Additional note: all lead authors work for Microsoft Research or Providence Health, which hold the model rights. Five of the seven corresponding authors are employees of the sponsor. This does not disqualify the result, but an independent replication study would be welcome.
What changes
For the research community, this is a new baseline. GigaPath joins a few other available models that can be fine-tuned on any pathology task with little annotated data. Experimentation cost drops, innovation accelerates.
For clinical pathologists, nothing changes immediately. No routine deployment is imminent — it would require multi-center prospective validation, regulatory certification (FDA SaMD, CE), integration into existing digital slide management workflows. Realistic horizon: 3 to 7 years for widespread clinical use, starting with limited indications (rare tumor subtyping, where AI is faster than expert consultation).
For patients and the general public, the change is coming but real. Pathology is the medical discipline most likely to be profoundly transformed by AI in the next ten years, because it relies entirely on visual pattern analysis — exactly what these models do.

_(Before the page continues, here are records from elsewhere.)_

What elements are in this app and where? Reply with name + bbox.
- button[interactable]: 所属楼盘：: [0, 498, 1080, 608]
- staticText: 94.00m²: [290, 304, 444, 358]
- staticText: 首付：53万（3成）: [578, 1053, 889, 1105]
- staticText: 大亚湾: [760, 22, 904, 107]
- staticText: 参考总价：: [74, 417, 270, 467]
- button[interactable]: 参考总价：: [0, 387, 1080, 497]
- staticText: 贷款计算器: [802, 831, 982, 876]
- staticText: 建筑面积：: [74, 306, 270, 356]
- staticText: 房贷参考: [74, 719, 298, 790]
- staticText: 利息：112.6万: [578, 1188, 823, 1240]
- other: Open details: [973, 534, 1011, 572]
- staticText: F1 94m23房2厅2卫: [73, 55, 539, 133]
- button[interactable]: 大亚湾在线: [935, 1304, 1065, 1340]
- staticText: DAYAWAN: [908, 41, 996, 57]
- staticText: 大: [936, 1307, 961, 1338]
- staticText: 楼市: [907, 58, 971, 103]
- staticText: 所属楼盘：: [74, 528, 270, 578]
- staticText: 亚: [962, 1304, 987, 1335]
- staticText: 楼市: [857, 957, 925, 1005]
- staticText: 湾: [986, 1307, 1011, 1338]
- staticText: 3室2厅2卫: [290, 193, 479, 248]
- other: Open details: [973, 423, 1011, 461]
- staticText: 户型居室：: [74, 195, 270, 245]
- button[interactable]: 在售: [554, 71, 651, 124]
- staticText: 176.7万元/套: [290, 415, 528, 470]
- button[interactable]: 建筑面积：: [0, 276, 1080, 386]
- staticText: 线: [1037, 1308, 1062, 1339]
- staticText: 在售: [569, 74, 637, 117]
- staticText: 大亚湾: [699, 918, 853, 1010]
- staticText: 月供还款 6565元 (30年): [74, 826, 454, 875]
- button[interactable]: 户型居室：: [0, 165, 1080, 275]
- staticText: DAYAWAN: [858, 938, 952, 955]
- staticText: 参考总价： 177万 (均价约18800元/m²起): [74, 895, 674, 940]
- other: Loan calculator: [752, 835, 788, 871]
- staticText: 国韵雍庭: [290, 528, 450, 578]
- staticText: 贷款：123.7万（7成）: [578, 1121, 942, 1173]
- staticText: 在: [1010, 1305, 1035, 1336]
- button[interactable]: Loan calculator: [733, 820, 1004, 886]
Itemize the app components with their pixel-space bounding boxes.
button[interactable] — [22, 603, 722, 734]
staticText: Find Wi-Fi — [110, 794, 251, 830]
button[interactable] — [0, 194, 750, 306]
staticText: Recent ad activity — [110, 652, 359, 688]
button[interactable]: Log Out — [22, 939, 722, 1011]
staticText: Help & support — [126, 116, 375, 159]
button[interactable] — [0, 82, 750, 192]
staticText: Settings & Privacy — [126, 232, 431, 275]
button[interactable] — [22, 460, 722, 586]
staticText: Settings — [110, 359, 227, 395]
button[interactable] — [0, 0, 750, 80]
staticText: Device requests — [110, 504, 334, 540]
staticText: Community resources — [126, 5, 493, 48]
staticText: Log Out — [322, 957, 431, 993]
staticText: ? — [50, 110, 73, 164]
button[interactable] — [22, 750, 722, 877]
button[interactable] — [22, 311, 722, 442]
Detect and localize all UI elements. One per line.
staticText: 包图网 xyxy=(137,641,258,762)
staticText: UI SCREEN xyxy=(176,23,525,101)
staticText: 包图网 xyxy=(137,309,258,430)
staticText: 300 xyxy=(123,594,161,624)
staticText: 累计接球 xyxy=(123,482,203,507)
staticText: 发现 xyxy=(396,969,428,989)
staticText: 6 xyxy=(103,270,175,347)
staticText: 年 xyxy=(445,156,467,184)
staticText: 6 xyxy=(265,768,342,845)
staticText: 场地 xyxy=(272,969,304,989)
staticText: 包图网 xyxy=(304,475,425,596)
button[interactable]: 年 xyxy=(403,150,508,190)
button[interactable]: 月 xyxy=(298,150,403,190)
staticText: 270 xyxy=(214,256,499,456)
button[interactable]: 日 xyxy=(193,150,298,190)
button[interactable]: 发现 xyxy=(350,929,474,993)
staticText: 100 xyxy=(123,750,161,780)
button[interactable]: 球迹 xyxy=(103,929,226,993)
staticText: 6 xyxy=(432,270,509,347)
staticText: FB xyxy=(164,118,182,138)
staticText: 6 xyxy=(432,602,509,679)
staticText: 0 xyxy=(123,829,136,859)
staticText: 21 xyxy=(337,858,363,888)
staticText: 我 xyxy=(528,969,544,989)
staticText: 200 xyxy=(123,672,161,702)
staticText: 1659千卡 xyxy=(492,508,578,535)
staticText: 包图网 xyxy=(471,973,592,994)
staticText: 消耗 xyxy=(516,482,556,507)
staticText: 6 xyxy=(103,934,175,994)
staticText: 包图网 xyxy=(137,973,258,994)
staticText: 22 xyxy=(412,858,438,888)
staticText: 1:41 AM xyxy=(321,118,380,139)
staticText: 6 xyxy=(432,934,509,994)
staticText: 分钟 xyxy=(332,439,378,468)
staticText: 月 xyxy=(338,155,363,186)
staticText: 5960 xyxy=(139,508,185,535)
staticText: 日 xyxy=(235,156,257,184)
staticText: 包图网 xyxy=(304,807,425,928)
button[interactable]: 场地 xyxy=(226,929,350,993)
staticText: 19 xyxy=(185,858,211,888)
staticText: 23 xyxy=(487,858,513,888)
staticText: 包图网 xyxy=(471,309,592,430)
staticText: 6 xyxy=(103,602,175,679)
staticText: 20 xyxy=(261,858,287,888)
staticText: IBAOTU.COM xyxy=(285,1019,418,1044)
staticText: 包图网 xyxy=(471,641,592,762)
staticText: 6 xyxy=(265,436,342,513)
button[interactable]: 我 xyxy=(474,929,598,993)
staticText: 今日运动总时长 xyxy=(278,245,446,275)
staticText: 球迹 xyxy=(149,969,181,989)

What is being prepared silently in papers like GigaPath will eventually change the speed, consistency, and probably the accuracy of oncology diagnoses.
Further reading
Prov-GigaPath code and weights are available on GitHub and Hugging Face under non-commercial license. For an overview of other pathology foundation models, see the 2024 review by Zhang et al. in npj Digital Medicine. For the debate on FDA regulation of foundation models in imaging, the FDA's 2024 report on "AI/ML-Enabled Medical Devices" is openly available.